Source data
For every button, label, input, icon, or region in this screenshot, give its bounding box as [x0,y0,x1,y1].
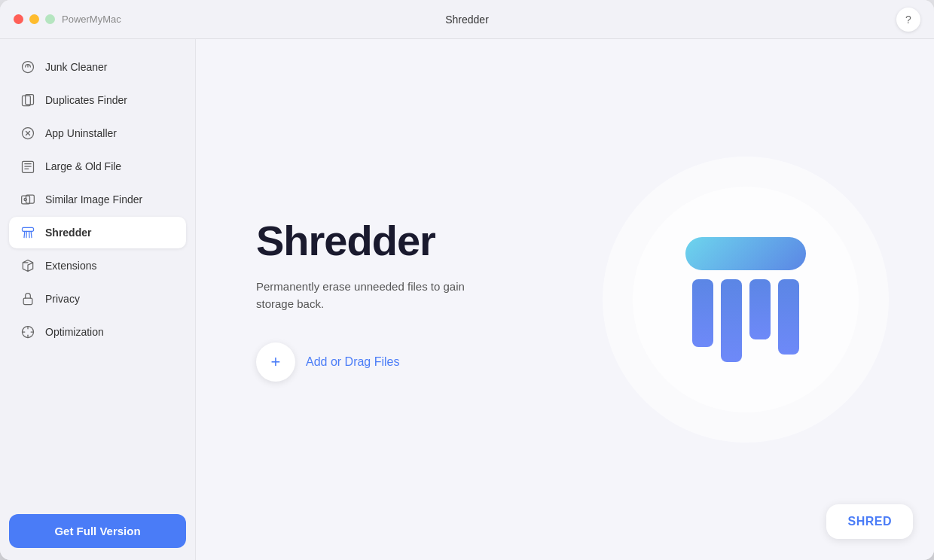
content-area: Shredder Permanently erase unneeded file… [196,39,934,560]
help-button[interactable]: ? [896,8,920,32]
sidebar-item-label: Similar Image Finder [45,193,142,205]
similar-image-finder-icon [20,191,36,208]
sidebar-item-optimization[interactable]: Optimization [9,316,186,348]
sidebar-item-label: Extensions [45,260,96,272]
sidebar-item-label: Junk Cleaner [45,61,108,73]
sidebar-item-label: Optimization [45,326,104,338]
maximize-button[interactable] [45,14,55,24]
duplicates-finder-icon [20,92,36,108]
svg-rect-11 [23,227,34,231]
add-files-plus-icon: + [256,342,295,382]
sidebar-item-similar-image-finder[interactable]: Similar Image Finder [9,184,186,215]
sidebar-nav: Junk Cleaner Duplicates Finder App Unins… [9,51,186,502]
privacy-icon [20,291,36,307]
sidebar-item-label: App Uninstaller [45,127,117,139]
main-layout: Junk Cleaner Duplicates Finder App Unins… [0,39,934,560]
app-name: PowerMyMac [62,14,121,25]
sidebar-item-label: Shredder [45,227,91,239]
sidebar-item-label: Large & Old File [45,160,121,172]
optimization-icon [20,324,36,340]
sidebar-item-label: Privacy [45,293,80,305]
window-title: Shredder [445,14,489,26]
junk-cleaner-icon [20,59,36,75]
sidebar-footer: Get Full Version [9,502,186,548]
close-button[interactable] [14,14,23,24]
app-uninstaller-icon [20,125,36,142]
extensions-icon [20,257,36,274]
sidebar-item-label: Duplicates Finder [45,94,127,106]
sidebar-item-app-uninstaller[interactable]: App Uninstaller [9,117,186,149]
svg-line-15 [31,231,32,237]
titlebar: PowerMyMac Shredder ? [0,0,934,39]
svg-line-12 [24,231,25,237]
sidebar-item-extensions[interactable]: Extensions [9,250,186,282]
add-files-label: Add or Drag Files [306,355,400,369]
sidebar-item-privacy[interactable]: Privacy [9,283,186,315]
page-title: Shredder [256,218,874,264]
window-controls [14,14,55,24]
sidebar: Junk Cleaner Duplicates Finder App Unins… [0,39,196,560]
svg-rect-16 [23,298,32,304]
sidebar-item-junk-cleaner[interactable]: Junk Cleaner [9,51,186,83]
content-description: Permanently erase unneeded files to gain… [256,278,467,312]
app-window: PowerMyMac Shredder ? Junk Cleaner [0,0,934,560]
shredder-icon [20,224,36,241]
svg-rect-7 [23,161,34,172]
shred-action-button[interactable]: SHRED [826,504,913,539]
sidebar-item-large-old-file[interactable]: Large & Old File [9,151,186,182]
sidebar-item-shredder[interactable]: Shredder [9,217,186,248]
add-files-button[interactable]: + Add or Drag Files [256,342,400,382]
large-old-file-icon [20,158,36,175]
content-left: Shredder Permanently erase unneeded file… [256,218,874,382]
minimize-button[interactable] [29,14,39,24]
sidebar-item-duplicates-finder[interactable]: Duplicates Finder [9,84,186,116]
get-full-version-button[interactable]: Get Full Version [9,514,186,548]
svg-point-10 [24,198,26,200]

WHAT IS BEING ASKED: From the records given above, copy all lines containing "window".

WORKED SOLUTION:
window-title: Shredder [445,14,489,26]
window-controls [14,14,55,24]
app-window: PowerMyMac Shredder ? Junk Cleaner [0,0,934,560]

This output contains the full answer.